-- Raw data --
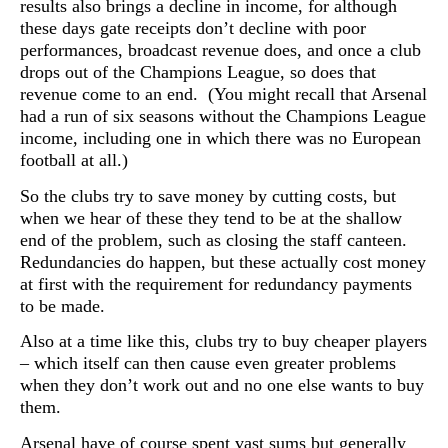
results also brings a decline in income, for although
these days gate receipts don’t decline with poor
performances, broadcast revenue does, and once a club
drops out of the Champions League, so does that
revenue come to an end. (You might recall that Arsenal
had a run of six seasons without the Champions League
income, including one in which there was no European
football at all.)
So the clubs try to save money by cutting costs, but
when we hear of these they tend to be at the shallow
end of the problem, such as closing the staff canteen.
Redundancies do happen, but these actually cost money
at first with the requirement for redundancy payments
to be made.
Also at a time like this, clubs try to buy cheaper players
– which itself can then cause even greater problems
when they don’t work out and no one else wants to buy
them.
Arsenal have of course spent vast sums but generally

-- Your goal --
Starting with the line that holds "performances, broadcast revenue" and ending with the line that holds "to be made.", retype every line in the data above exactly, and nothing else.

-- Response to this task --
performances, broadcast revenue does, and once a club
drops out of the Champions League, so does that
revenue come to an end. (You might recall that Arsenal
had a run of six seasons without the Champions League
income, including one in which there was no European
football at all.)
So the clubs try to save money by cutting costs, but
when we hear of these they tend to be at the shallow
end of the problem, such as closing the staff canteen.
Redundancies do happen, but these actually cost money
at first with the requirement for redundancy payments
to be made.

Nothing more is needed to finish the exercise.